● TASK BRIEF: The required output is every entry, printed exactly as written.

──────── EXTRACTED RECORDS ────────

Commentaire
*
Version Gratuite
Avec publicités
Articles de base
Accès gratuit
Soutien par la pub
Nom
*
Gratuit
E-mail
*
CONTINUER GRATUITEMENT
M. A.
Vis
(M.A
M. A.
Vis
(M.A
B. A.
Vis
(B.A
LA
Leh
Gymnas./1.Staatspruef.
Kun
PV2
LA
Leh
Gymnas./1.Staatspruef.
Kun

────────

● ANSWER TO THIS TASK:
Commentaire
*
Version Gratuite
Avec publicités
Articles de base
Accès gratuit
Soutien par la pub
Nom
*
Gratuit
E-mail
*
CONTINUER GRATUITEMENT
M. A.
Vis
(M.A
M. A.
Vis
(M.A
B. A.
Vis
(B.A
LA
Leh
Gymnas./1.Staatspruef.
Kun
PV2
LA
Leh
Gymnas./1.Staatspruef.
Kun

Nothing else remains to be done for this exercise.